# Task to carry out
Using the data below, copy out all lines with the word "одной".

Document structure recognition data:
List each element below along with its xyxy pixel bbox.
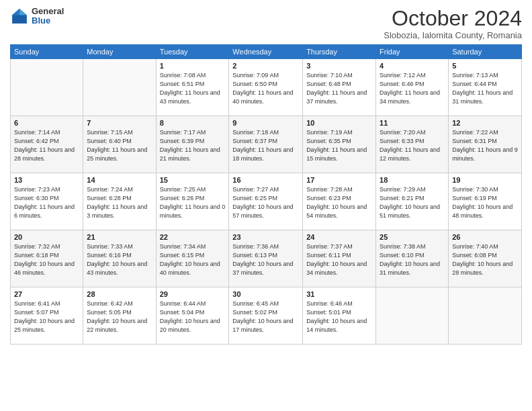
day-info: Sunrise: 7:13 AMSunset: 6:44 PMDaylight:… [452,71,518,106]
day-info: Sunrise: 7:37 AMSunset: 6:11 PMDaylight:… [306,242,372,277]
day-info: Sunrise: 7:17 AMSunset: 6:39 PMDaylight:… [160,128,226,163]
day-number: 27 [14,290,79,298]
day-info: Sunrise: 7:19 AMSunset: 6:35 PMDaylight:… [306,128,372,163]
day-number: 6 [14,119,79,127]
calendar-cell: 14Sunrise: 7:24 AMSunset: 6:28 PMDayligh… [83,173,156,230]
day-info: Sunrise: 7:25 AMSunset: 6:26 PMDaylight:… [160,185,226,220]
day-info: Sunrise: 7:27 AMSunset: 6:25 PMDaylight:… [232,185,299,220]
day-info: Sunrise: 7:34 AMSunset: 6:15 PMDaylight:… [160,242,226,277]
subtitle: Slobozia, Ialomita County, Romania [384,30,522,40]
calendar-cell: 3Sunrise: 7:10 AMSunset: 6:48 PMDaylight… [303,59,376,116]
weekday-header: Sunday [11,45,83,59]
calendar-cell: 22Sunrise: 7:34 AMSunset: 6:15 PMDayligh… [156,230,229,287]
calendar-cell: 24Sunrise: 7:37 AMSunset: 6:11 PMDayligh… [303,230,376,287]
weekday-header-row: SundayMondayTuesdayWednesdayThursdayFrid… [11,45,522,59]
day-number: 15 [160,176,226,184]
calendar-cell: 11Sunrise: 7:20 AMSunset: 6:33 PMDayligh… [376,116,449,173]
day-info: Sunrise: 7:40 AMSunset: 6:08 PMDaylight:… [452,242,518,277]
day-number: 18 [380,176,445,184]
logo: General Blue [10,7,64,26]
day-number: 14 [87,176,152,184]
day-number: 30 [232,290,299,298]
logo-general: General [32,7,64,16]
calendar-cell: 31Sunrise: 6:46 AMSunset: 5:01 PMDayligh… [303,287,376,345]
day-info: Sunrise: 7:14 AMSunset: 6:42 PMDaylight:… [14,128,79,163]
day-info: Sunrise: 7:20 AMSunset: 6:33 PMDaylight:… [380,128,445,163]
calendar-cell: 19Sunrise: 7:30 AMSunset: 6:19 PMDayligh… [449,173,522,230]
calendar-week-row: 13Sunrise: 7:23 AMSunset: 6:30 PMDayligh… [11,173,522,230]
day-number: 23 [232,233,299,241]
day-info: Sunrise: 7:15 AMSunset: 6:40 PMDaylight:… [87,128,152,163]
day-info: Sunrise: 7:33 AMSunset: 6:16 PMDaylight:… [87,242,152,277]
day-info: Sunrise: 6:41 AMSunset: 5:07 PMDaylight:… [14,300,79,334]
calendar-cell: 2Sunrise: 7:09 AMSunset: 6:50 PMDaylight… [229,59,303,116]
day-info: Sunrise: 7:24 AMSunset: 6:28 PMDaylight:… [87,185,152,220]
calendar-cell: 5Sunrise: 7:13 AMSunset: 6:44 PMDaylight… [449,59,522,116]
weekday-header: Friday [376,45,449,59]
weekday-header: Tuesday [156,45,229,59]
day-info: Sunrise: 6:46 AMSunset: 5:01 PMDaylight:… [306,300,372,334]
day-info: Sunrise: 7:29 AMSunset: 6:21 PMDaylight:… [380,185,445,220]
calendar-cell: 18Sunrise: 7:29 AMSunset: 6:21 PMDayligh… [376,173,449,230]
day-number: 12 [452,119,518,127]
calendar-cell: 20Sunrise: 7:32 AMSunset: 6:18 PMDayligh… [11,230,83,287]
calendar-cell: 21Sunrise: 7:33 AMSunset: 6:16 PMDayligh… [83,230,156,287]
day-info: Sunrise: 6:42 AMSunset: 5:05 PMDaylight:… [87,300,152,334]
calendar-cell: 7Sunrise: 7:15 AMSunset: 6:40 PMDaylight… [83,116,156,173]
weekday-header: Monday [83,45,156,59]
day-info: Sunrise: 7:08 AMSunset: 6:51 PMDaylight:… [160,71,226,106]
day-number: 25 [380,233,445,241]
day-number: 19 [452,176,518,184]
calendar-cell: 30Sunrise: 6:45 AMSunset: 5:02 PMDayligh… [229,287,303,345]
calendar-cell: 26Sunrise: 7:40 AMSunset: 6:08 PMDayligh… [449,230,522,287]
day-info: Sunrise: 7:09 AMSunset: 6:50 PMDaylight:… [232,71,299,106]
calendar-cell: 4Sunrise: 7:12 AMSunset: 6:46 PMDaylight… [376,59,449,116]
calendar-cell: 8Sunrise: 7:17 AMSunset: 6:39 PMDaylight… [156,116,229,173]
calendar-cell: 25Sunrise: 7:38 AMSunset: 6:10 PMDayligh… [376,230,449,287]
weekday-header: Wednesday [229,45,303,59]
day-info: Sunrise: 7:30 AMSunset: 6:19 PMDaylight:… [452,185,518,220]
svg-marker-2 [12,9,19,15]
logo-text: General Blue [32,7,64,26]
day-number: 17 [306,176,372,184]
day-number: 1 [160,62,226,70]
calendar-cell: 28Sunrise: 6:42 AMSunset: 5:05 PMDayligh… [83,287,156,345]
logo-blue: Blue [32,16,64,26]
calendar-cell: 16Sunrise: 7:27 AMSunset: 6:25 PMDayligh… [229,173,303,230]
day-number: 26 [452,233,518,241]
day-number: 4 [380,62,445,70]
svg-marker-1 [19,9,27,15]
calendar-week-row: 20Sunrise: 7:32 AMSunset: 6:18 PMDayligh… [11,230,522,287]
weekday-header: Thursday [303,45,376,59]
day-number: 31 [306,290,372,298]
calendar-week-row: 27Sunrise: 6:41 AMSunset: 5:07 PMDayligh… [11,287,522,345]
day-number: 22 [160,233,226,241]
calendar-table: SundayMondayTuesdayWednesdayThursdayFrid… [10,44,522,345]
day-info: Sunrise: 6:44 AMSunset: 5:04 PMDaylight:… [160,300,226,334]
month-title: October 2024 [384,7,522,30]
day-number: 28 [87,290,152,298]
day-number: 7 [87,119,152,127]
calendar-cell: 13Sunrise: 7:23 AMSunset: 6:30 PMDayligh… [11,173,83,230]
calendar-week-row: 6Sunrise: 7:14 AMSunset: 6:42 PMDaylight… [11,116,522,173]
calendar-cell: 15Sunrise: 7:25 AMSunset: 6:26 PMDayligh… [156,173,229,230]
calendar-cell: 23Sunrise: 7:36 AMSunset: 6:13 PMDayligh… [229,230,303,287]
calendar-cell: 27Sunrise: 6:41 AMSunset: 5:07 PMDayligh… [11,287,83,345]
day-number: 29 [160,290,226,298]
day-number: 3 [306,62,372,70]
title-block: October 2024 Slobozia, Ialomita County, … [384,7,522,40]
day-number: 13 [14,176,79,184]
day-number: 9 [232,119,299,127]
calendar-cell [11,59,83,116]
calendar-cell: 6Sunrise: 7:14 AMSunset: 6:42 PMDaylight… [11,116,83,173]
page: General Blue October 2024 Slobozia, Ialo… [0,0,532,411]
day-info: Sunrise: 7:28 AMSunset: 6:23 PMDaylight:… [306,185,372,220]
calendar-cell: 17Sunrise: 7:28 AMSunset: 6:23 PMDayligh… [303,173,376,230]
day-info: Sunrise: 7:36 AMSunset: 6:13 PMDaylight:… [232,242,299,277]
calendar-cell [83,59,156,116]
day-number: 5 [452,62,518,70]
day-info: Sunrise: 7:18 AMSunset: 6:37 PMDaylight:… [232,128,299,163]
day-number: 21 [87,233,152,241]
calendar-cell: 12Sunrise: 7:22 AMSunset: 6:31 PMDayligh… [449,116,522,173]
day-info: Sunrise: 7:23 AMSunset: 6:30 PMDaylight:… [14,185,79,220]
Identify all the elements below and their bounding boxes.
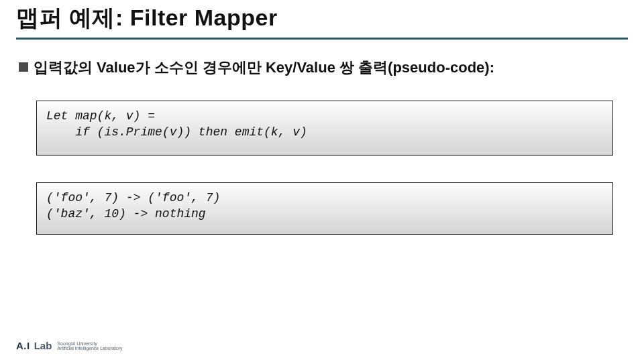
footer-brand-lab: Lab: [34, 340, 52, 351]
footer-brand-ai: A.I: [16, 340, 30, 351]
bullet-text: 입력값의 Value가 소수인 경우에만 Key/Value 쌍 출력(pseu…: [34, 58, 494, 78]
footer-sub-line2: Artificial Intelligence Laboratory: [57, 346, 122, 351]
example-output-box: ('foo', 7) -> ('foo', 7) ('baz', 10) -> …: [36, 182, 613, 235]
slide-title: 맵퍼 예제: Filter Mapper: [16, 3, 278, 34]
square-bullet-icon: [19, 62, 28, 72]
footer-subtext: Soongsil University Artificial Intellige…: [57, 341, 122, 351]
pseudocode-box: Let map(k, v) = if (is.Prime(v)) then em…: [36, 101, 613, 156]
footer-sub-line1: Soongsil University: [57, 341, 122, 346]
bullet-row: 입력값의 Value가 소수인 경우에만 Key/Value 쌍 출력(pseu…: [19, 58, 625, 78]
title-underline: [16, 38, 628, 40]
slide: 맵퍼 예제: Filter Mapper 입력값의 Value가 소수인 경우에…: [0, 0, 644, 362]
footer-logo: A.I Lab Soongsil University Artificial I…: [16, 340, 123, 351]
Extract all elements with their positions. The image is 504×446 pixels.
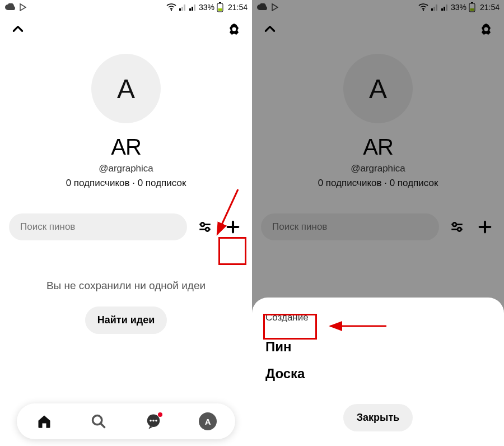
empty-state: Вы не сохранили ни одной идеи Найти идеи	[0, 280, 252, 334]
nav-search[interactable]	[86, 409, 111, 434]
sheet-option-pin[interactable]: Пин	[265, 333, 491, 360]
sliders-icon	[198, 220, 212, 234]
avatar-letter: A	[117, 73, 135, 104]
signal-2-icon	[189, 3, 197, 11]
svg-point-0	[171, 10, 172, 11]
avatar[interactable]: A	[91, 54, 161, 123]
clock-text: 21:54	[228, 3, 248, 12]
bottom-nav: A	[17, 403, 235, 439]
svg-point-5	[200, 222, 204, 226]
svg-point-11	[155, 420, 157, 422]
avatar-mini: A	[199, 412, 217, 430]
svg-point-10	[152, 420, 155, 422]
screen-create-sheet: 33% 21:54 A AR @argraphica 0 подписчиков…	[252, 0, 504, 446]
sheet-close-button[interactable]: Закрыть	[343, 404, 413, 431]
screen-profile: 33% 21:54 A AR @argraphica 0 подписчиков…	[0, 0, 252, 446]
sheet-option-board[interactable]: Доска	[265, 360, 491, 387]
add-button[interactable]	[223, 217, 243, 237]
gear-icon	[227, 22, 241, 36]
battery-icon	[217, 2, 223, 12]
home-icon	[36, 414, 52, 429]
svg-point-9	[150, 420, 152, 422]
svg-rect-3	[218, 8, 222, 11]
profile-section: A AR @argraphica 0 подписчиков · 0 подпи…	[0, 54, 252, 189]
profile-name: AR	[111, 134, 141, 160]
search-input[interactable]	[9, 213, 187, 240]
settings-button[interactable]	[224, 19, 244, 39]
search-icon	[91, 414, 106, 429]
wifi-icon	[166, 3, 176, 11]
empty-message: Вы не сохранили ни одной идеи	[35, 280, 217, 292]
nav-home[interactable]	[32, 409, 57, 434]
profile-stats: 0 подписчиков · 0 подписок	[66, 178, 186, 189]
search-row	[0, 213, 252, 240]
nav-profile[interactable]: A	[195, 409, 220, 434]
cloud-icon	[4, 3, 16, 11]
svg-point-6	[206, 227, 209, 231]
notification-badge	[158, 412, 162, 417]
play-store-icon	[19, 3, 27, 11]
chevron-up-button[interactable]	[8, 19, 28, 39]
annotation-box-plus	[218, 237, 246, 265]
signal-1-icon	[179, 3, 186, 11]
filter-button[interactable]	[195, 217, 215, 237]
sheet-title: Создание	[265, 312, 491, 323]
battery-pct: 33%	[199, 3, 214, 12]
app-header	[0, 15, 252, 44]
plus-icon	[225, 219, 241, 235]
find-ideas-button[interactable]: Найти идеи	[85, 306, 167, 334]
status-bar: 33% 21:54	[0, 0, 252, 15]
nav-notifications[interactable]	[141, 409, 166, 434]
chevron-up-icon	[11, 22, 25, 36]
profile-handle: @argraphica	[99, 163, 153, 174]
create-sheet: Создание Пин Доска Закрыть	[252, 298, 504, 446]
svg-point-4	[232, 27, 236, 31]
svg-rect-2	[219, 2, 221, 3]
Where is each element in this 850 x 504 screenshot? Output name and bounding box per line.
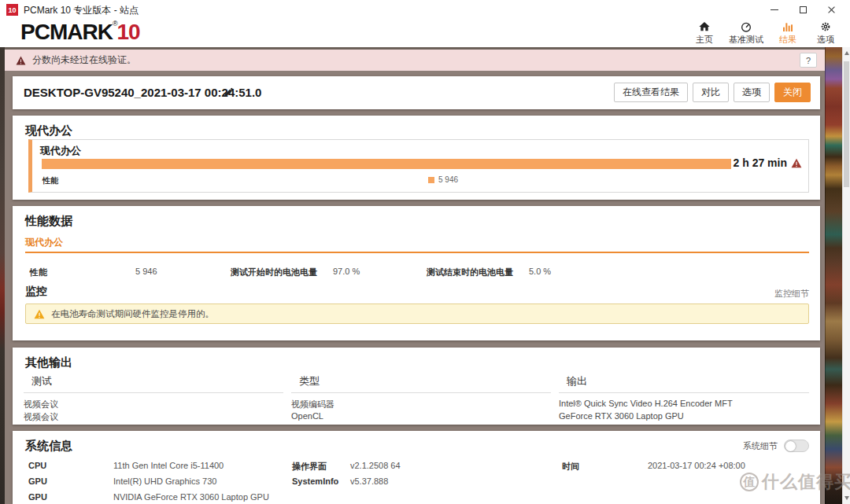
sys-value: NVIDIA GeForce RTX 3060 Laptop GPU bbox=[113, 492, 269, 502]
view-online-button[interactable]: 在线查看结果 bbox=[614, 83, 688, 102]
battery-result-title: 现代办公 bbox=[40, 144, 81, 158]
maximize-button[interactable] bbox=[789, 0, 817, 19]
sys-value: v5.37.888 bbox=[350, 476, 388, 486]
nav-results[interactable]: 结果 bbox=[774, 20, 801, 46]
table-cell: 视频会议 bbox=[24, 411, 58, 423]
header-divider bbox=[559, 392, 809, 393]
close-result-button[interactable]: 关闭 bbox=[774, 83, 811, 102]
column-header-test: 测试 bbox=[31, 374, 52, 388]
window-title: PCMark 10 专业版本 - 站点 bbox=[24, 4, 139, 17]
tab-underline bbox=[25, 252, 809, 253]
other-output-card: 其他输出 测试 类型 输出 视频会议 视频编码器 Intel® Quick Sy… bbox=[13, 348, 820, 425]
system-info-title: 系统信息 bbox=[25, 439, 72, 454]
duration-warning-icon bbox=[791, 158, 802, 168]
table-cell: OpenCL bbox=[291, 411, 323, 421]
warning-triangle-icon bbox=[16, 56, 26, 65]
header-divider bbox=[24, 392, 283, 393]
performance-label: 性能 bbox=[42, 175, 58, 186]
performance-score: 5 946 bbox=[438, 175, 458, 184]
sys-label: GPU bbox=[28, 492, 47, 502]
scrollbar-thumb[interactable] bbox=[844, 61, 849, 187]
metric-label: 性能 bbox=[30, 267, 47, 278]
close-icon bbox=[827, 6, 836, 14]
nav-results-label: 结果 bbox=[779, 34, 796, 46]
metric-value: 5.0 % bbox=[529, 267, 551, 276]
scrollbar[interactable] bbox=[842, 47, 850, 504]
logo-text: PCMARK bbox=[20, 20, 113, 44]
title-bar: 10 PCMark 10 专业版本 - 站点 bbox=[0, 0, 850, 19]
column-header-output: 输出 bbox=[567, 374, 587, 388]
yellow-warning-icon bbox=[26, 309, 45, 319]
options-button[interactable]: 选项 bbox=[734, 83, 770, 102]
sys-label: GPU bbox=[28, 476, 47, 486]
main-nav: 主页 基准测试 结果 选项 bbox=[691, 20, 839, 46]
modern-office-card: 现代办公 现代办公 2 h 27 min 性能 5 946 bbox=[13, 116, 820, 200]
nav-benchmarks-label: 基准测试 bbox=[729, 34, 763, 46]
performance-data-title: 性能数据 bbox=[25, 214, 72, 229]
minimize-button[interactable] bbox=[760, 0, 789, 19]
metric-label: 测试结束时的电池电量 bbox=[427, 267, 513, 278]
metric-label: 测试开始时的电池电量 bbox=[231, 267, 317, 278]
sys-label: CPU bbox=[28, 461, 46, 470]
battery-duration: 2 h 27 min bbox=[734, 156, 787, 169]
column-header-type: 类型 bbox=[299, 374, 320, 388]
nav-benchmarks[interactable]: 基准测试 bbox=[729, 20, 763, 46]
help-button[interactable]: ? bbox=[800, 53, 817, 68]
toggle-knob bbox=[785, 441, 796, 451]
scroll-down-icon[interactable] bbox=[844, 496, 849, 500]
monitoring-details-link[interactable]: 监控细节 bbox=[774, 288, 809, 300]
pcmark-window: 10 PCMark 10 专业版本 - 站点 PCMARK®10 主页 基准测试… bbox=[0, 0, 850, 504]
monitoring-warning-text: 在电池寿命测试期间硬件监控是停用的。 bbox=[51, 308, 214, 320]
desktop-wallpaper-right bbox=[825, 47, 842, 504]
table-cell: 视频编码器 bbox=[291, 399, 334, 410]
legend-square-icon bbox=[428, 177, 434, 183]
battery-result-box: 现代办公 2 h 27 min 性能 5 946 bbox=[28, 139, 809, 193]
home-icon bbox=[697, 20, 711, 33]
table-cell: Intel® Quick Sync Video H.264 Encoder MF… bbox=[559, 399, 733, 408]
bar-chart-icon bbox=[781, 20, 795, 33]
compare-button[interactable]: 对比 bbox=[693, 83, 729, 102]
minimize-icon bbox=[771, 9, 778, 10]
tab-modern-office[interactable]: 现代办公 bbox=[25, 236, 63, 249]
pcmark-logo: PCMARK®10 bbox=[20, 20, 140, 45]
header-divider bbox=[291, 392, 551, 393]
system-details-toggle[interactable] bbox=[784, 440, 809, 452]
table-cell: GeForce RTX 3060 Laptop GPU bbox=[559, 411, 684, 421]
close-window-button[interactable] bbox=[817, 0, 845, 19]
app-icon: 10 bbox=[6, 4, 18, 16]
banner-message: 分数尚未经过在线验证。 bbox=[32, 53, 136, 67]
result-header-card: DESKTOP-GV95240_2021-03-17 00:24:51.0 在线… bbox=[13, 76, 820, 109]
sys-label: SystemInfo bbox=[292, 476, 338, 486]
sys-label: 时间 bbox=[562, 461, 579, 473]
monitoring-warning: 在电池寿命测试期间硬件监控是停用的。 bbox=[25, 304, 809, 324]
logo-number: 10 bbox=[117, 20, 140, 44]
nav-home-label: 主页 bbox=[696, 34, 713, 46]
edit-pencil-icon[interactable] bbox=[224, 86, 235, 97]
sys-value: v2.1.2508 64 bbox=[350, 461, 401, 470]
scroll-up-icon[interactable] bbox=[844, 51, 849, 55]
metric-value: 97.0 % bbox=[333, 267, 360, 276]
gear-icon bbox=[819, 20, 833, 33]
app-header: PCMARK®10 主页 基准测试 结果 选项 bbox=[0, 19, 850, 47]
table-cell: 视频会议 bbox=[24, 399, 58, 410]
sys-label: 操作界面 bbox=[292, 461, 327, 473]
performance-legend: 5 946 bbox=[428, 175, 458, 184]
nav-options[interactable]: 选项 bbox=[812, 20, 839, 46]
other-output-title: 其他输出 bbox=[25, 355, 72, 370]
maximize-icon bbox=[800, 6, 807, 13]
validation-banner: 分数尚未经过在线验证。 ? bbox=[5, 50, 825, 71]
performance-data-card: 性能数据 现代办公 性能 5 946 测试开始时的电池电量 97.0 % 测试结… bbox=[13, 206, 820, 340]
sys-value: 11th Gen Intel Core i5-11400 bbox=[113, 461, 224, 470]
gauge-icon bbox=[739, 20, 753, 33]
system-info-card: 系统信息 系统细节 CPU 11th Gen Intel Core i5-114… bbox=[13, 431, 820, 504]
nav-home[interactable]: 主页 bbox=[691, 20, 718, 46]
monitoring-title: 监控 bbox=[25, 285, 47, 299]
battery-life-bar bbox=[42, 159, 731, 169]
modern-office-section-title: 现代办公 bbox=[25, 123, 72, 138]
sys-value: 2021-03-17 00:24 +08:00 bbox=[648, 461, 745, 470]
sys-value: Intel(R) UHD Graphics 730 bbox=[113, 476, 216, 486]
system-details-label: 系统细节 bbox=[743, 440, 778, 452]
metric-value: 5 946 bbox=[135, 267, 157, 276]
nav-options-label: 选项 bbox=[817, 34, 834, 46]
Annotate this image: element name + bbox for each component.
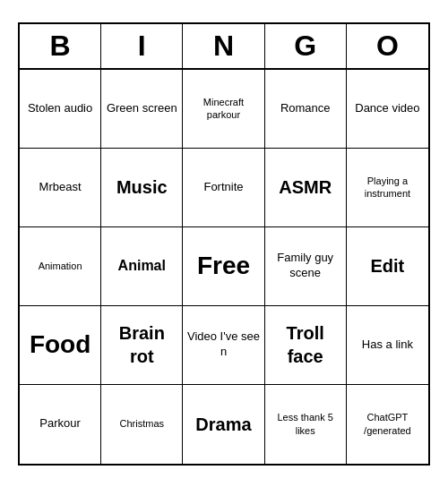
header-letter: B [20,24,101,68]
header-letter: N [183,24,264,68]
bingo-cell: Animation [20,227,101,306]
bingo-grid: Stolen audioGreen screenMinecraft parkou… [20,70,428,464]
bingo-cell: Brain rot [101,306,183,385]
bingo-cell: Has a link [347,306,428,385]
bingo-cell: Mrbeast [20,149,101,227]
bingo-cell: Dance video [347,70,428,149]
bingo-cell: Green screen [101,70,183,149]
bingo-cell: Christmas [101,385,183,464]
bingo-cell: ChatGPT /generated [347,385,428,464]
bingo-cell: Free [183,227,264,306]
bingo-cell: Playing a instrument [347,149,428,227]
header-letter: I [101,24,183,68]
bingo-cell: Minecraft parkour [183,70,264,149]
bingo-header: BINGO [20,24,428,70]
bingo-cell: Drama [183,385,264,464]
bingo-cell: Fortnite [183,149,264,227]
bingo-cell: Edit [347,227,428,306]
bingo-cell: Animal [101,227,183,306]
bingo-cell: ASMR [265,149,347,227]
bingo-cell: Stolen audio [20,70,101,149]
bingo-cell: Less thank 5 likes [265,385,347,464]
header-letter: G [265,24,347,68]
bingo-cell: Family guy scene [265,227,347,306]
bingo-cell: Music [101,149,183,227]
bingo-card: BINGO Stolen audioGreen screenMinecraft … [18,22,430,466]
bingo-cell: Romance [265,70,347,149]
bingo-cell: Food [20,306,101,385]
bingo-cell: Troll face [265,306,347,385]
header-letter: O [347,24,428,68]
bingo-cell: Parkour [20,385,101,464]
bingo-cell: Video I've see n [183,306,264,385]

# Problem solution
empty-state: Вы не сохранили ни одной идеи Найти идеи	[0, 280, 252, 334]
empty-message: Вы не сохранили ни одной идеи	[35, 280, 217, 292]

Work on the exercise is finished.